一応、廻りやすいように次の5つのエリアに分けて、それぞれルートを考えます。エリアごとにできるだけ札番を尊重しつつ、近いお寺から並べました。

〈1〉金沢街道(二階堂・十二所・浄明寺)
JR・江ノ電「鎌倉駅」→(徒歩12分)→宝戒寺→(徒歩12分)→来迎寺→(徒歩26分)→瑞泉寺→(徒歩25分)→杉本寺→(徒歩5分)→報国寺→(徒歩5分)→浄妙寺→(徒歩13分)→明王院→(徒歩7分)→光触寺→(光触寺近くの「十二所」バス停よりバス乗車)→JR・江ノ電「鎌倉駅」

〈2〉駅周辺(大町・小町・扇ガ谷)
JR・江ノ電「鎌倉駅」→(徒歩8分)→教恩寺→(徒歩3分)→別願寺→(徒歩1分)→安養院→(徒歩21分)→寿福寺→(徒歩10分)→浄光明寺→(徒歩11分)→海蔵寺→(徒歩17分)→JR・江ノ電「鎌倉駅」

〈3〉海岸方面(由比ヶ浜・材木座)
JR・江ノ電「鎌倉駅」→(徒歩6分)→延命寺→(徒歩11分)→向福寺→(徒歩5分)→来迎寺→(徒歩6分)→九品寺→(徒歩4分)→補陀洛寺→(徒歩5分)→光明寺→蓮乗院(光明寺)→千手院(光明寺)※蓮乗院と千手院は光明寺子院につき光明寺山門のすぐ近く。→(徒歩25分、もしくは光明寺前からバス)→JR・江ノ電「鎌倉駅」

〈4〉長谷・極楽寺
江ノ電「長谷駅」→(徒歩5分)→長谷寺→(徒歩8分)→高徳院→(徒歩15分)→成就院→(徒歩3分)→極楽寺→(徒歩すぐ)→江ノ電「極楽寺駅」

〈5〉北鎌倉
JR「北鎌倉駅」→(徒歩16分)→妙高院(建長寺内)/建長寺/龍峰院(建長寺内)→(徒歩12分)→明月院→(徒歩7分)→浄智寺→(徒歩6分)→東慶寺→(徒歩すぐ)→仏日庵(円覚寺)→(徒歩すぐ)→JR「北鎌倉駅」

観音様とは?

せっかく三十三観音霊場を巡礼するのですから、観音様についてもある程度知っておきたいところです。

観音様は観音菩薩のことで、観世音菩薩(かんぜおんぼさつ)、観自在菩薩(かんじざいぼさつ)、救世菩薩(くせぼさつ)とも呼ばれます。「菩薩」というのは、成仏して如来となることを目指す修行者のことです。「如来」とは、解脱成仏した釈迦を指す十の名称(十号)の一つです。

如来は、解脱した仏として仏教の教えや悟りそのものとして敬われ、菩薩は修行者ですからもう少し身近な存在として尊敬されているといったところでしょうか。菩薩には未来において我々を救う弥勒菩薩、知恵を司る文殊菩薩、地を司り子供を救う地蔵菩薩などがあります。

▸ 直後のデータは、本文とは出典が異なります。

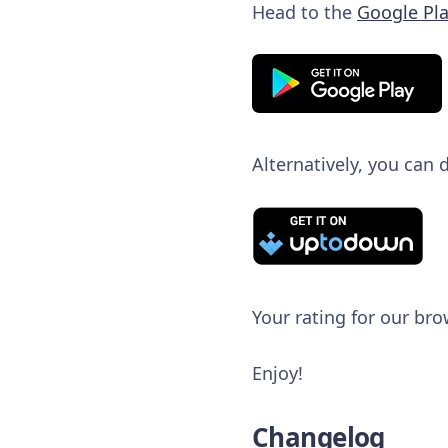
Head to the
Google Pla
Alternatively, you can
Your rating for our bro
Enjoy!
Changelog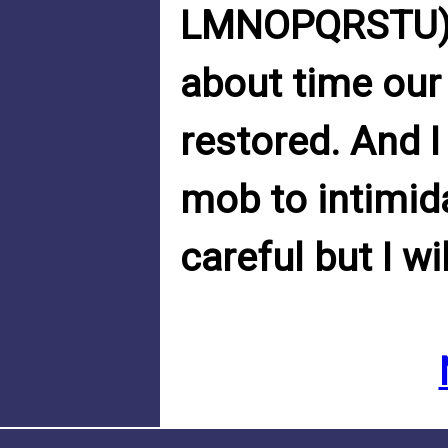
LMNOPQRSTU). 
about time our
restored. And I
mob to intimidat
careful but I wi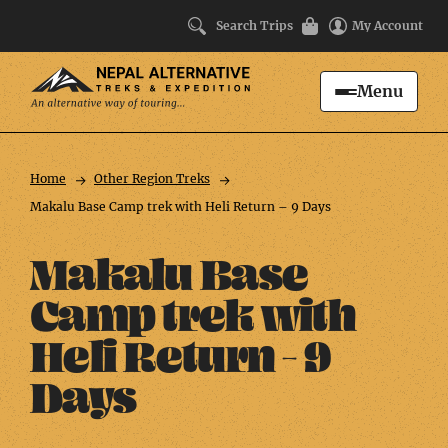
Search Trips
My Account
Menu
Search
Trip
Facts
Home
Other Region Treks
Makalu Base Camp trek with Heli Return – 9 Days
Makalu Base
Camp trek with
Heli Return – 9
Days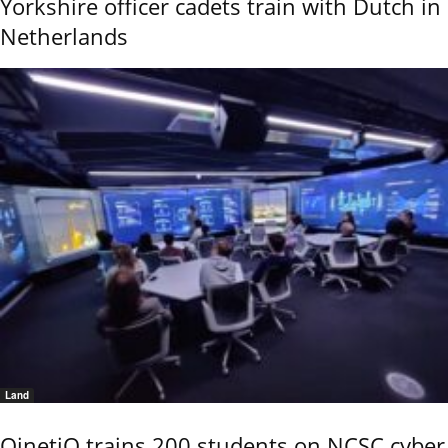
Yorkshire officer cadets train with Dutch in
Netherlands
Land
QinetiQ trains 200 students on NCSC cyber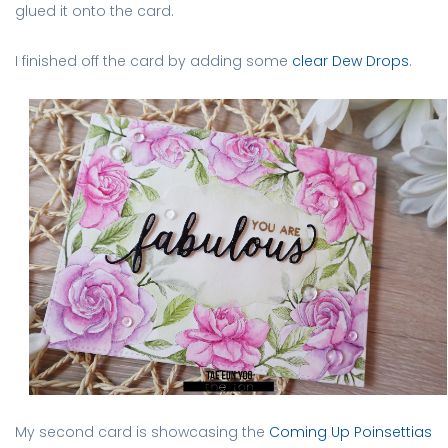
glued it onto the card.
I finished off the card by adding some
clear Dew Drops
.
My second card is showcasing the
Coming Up Poinsettias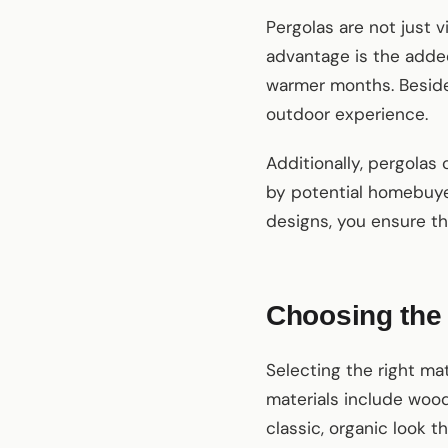
Pergolas are not just v
advantage is the adde
warmer months. Besides,
outdoor experience.
Additionally, pergolas
by potential homebuye
designs, you ensure th
Choosing the 
Selecting the right mat
materials include wood
classic, organic look 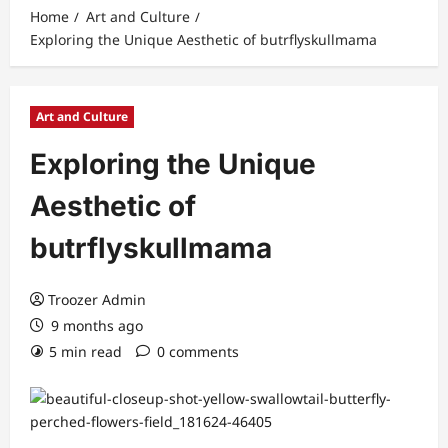
Home
Art and Culture
Exploring the Unique Aesthetic of butrflyskullmama
Art and Culture
Exploring the Unique
Aesthetic of
butrflyskullmama
Troozer Admin
9 months ago
5 min read
0 comments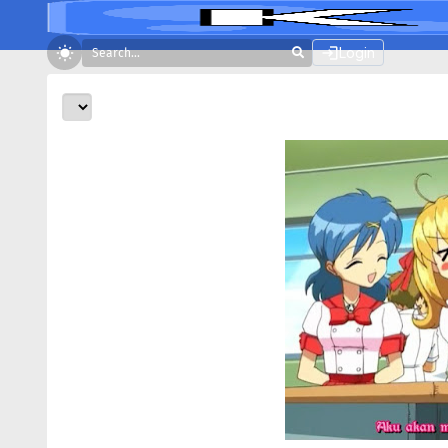
Login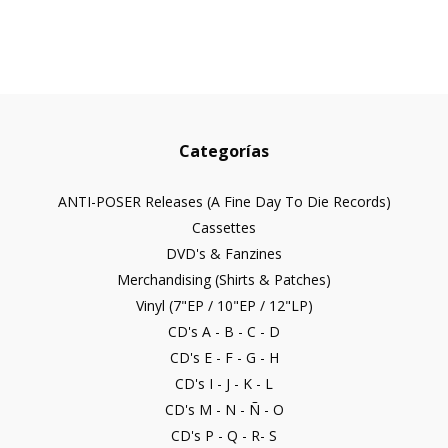
Categorías
ANTI-POSER Releases (A Fine Day To Die Records)
Cassettes
DVD's & Fanzines
Merchandising (Shirts & Patches)
Vinyl (7"EP / 10"EP / 12"LP)
CD's A - B - C - D
CD's E - F - G - H
CD's I - J - K - L
CD's M - N - Ñ - O
CD's P - Q - R- S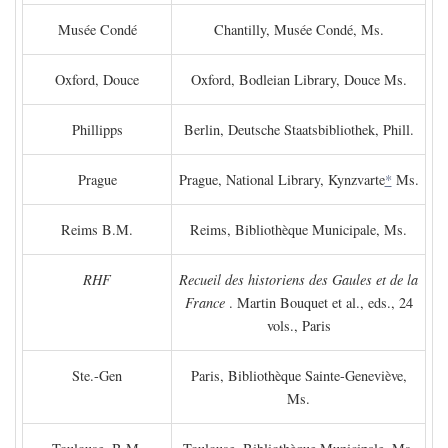
Musée Condé
Chantilly, Musée Condé, Ms.
Oxford, Douce
Oxford, Bodleian Library, Douce Ms.
Phillipps
Berlin, Deutsche Staatsbibliothek, Phill.
Prague
Prague, National Library, Kynzvarte
*
Ms.
Reims B.M.
Reims, Bibliothèque Municipale, Ms.
RHF
Recueil des historiens des Gaules et de la
France
. Martin Bouquet et al., eds., 24
vols., Paris
Ste.-Gen
Paris, Bibliothèque Sainte-Geneviève,
Ms.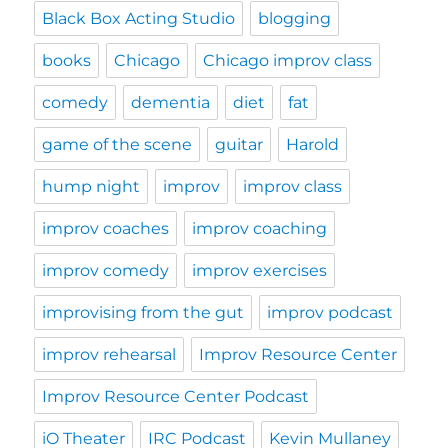
Black Box Acting Studio
blogging
books
Chicago
Chicago improv class
comedy
dementia
diet
fat
game of the scene
guitar
Harold
hump night
improv
improv class
improv coaches
improv coaching
improv comedy
improv exercises
improvising from the gut
improv podcast
improv rehearsal
Improv Resource Center
Improv Resource Center Podcast
iO Theater
IRC Podcast
Kevin Mullaney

観音菩薩は智慧により観照して自在の妙果を得、大慈大悲を持って我々衆生を救済する菩薩様です。妙法蓮華経(法華経)に「あまねく衆生を救うため三十三の姿に化身すると書かれており、これが「三十三」という数字の由来です。

变化する観音さまですから、「鎌倉三十三観音霊場」の各寺の観音様も、「聖観音」(しょうかんのん)、「千手観音」、「如意輪観音」など様々な御姿をした観音像があります。「聖観音」というのは变化した御姿ではなく、基本となる一面ニ臂の人間的な御姿をした観音菩薩の佛像のことをいいます。

観音様、というと日本では女性性を感じさせますが、祖国インドにおける観音菩薩は男性であり、本来の言葉(サンスクリット語)では「貴族や勇者」を意味する男性名詞だそうです。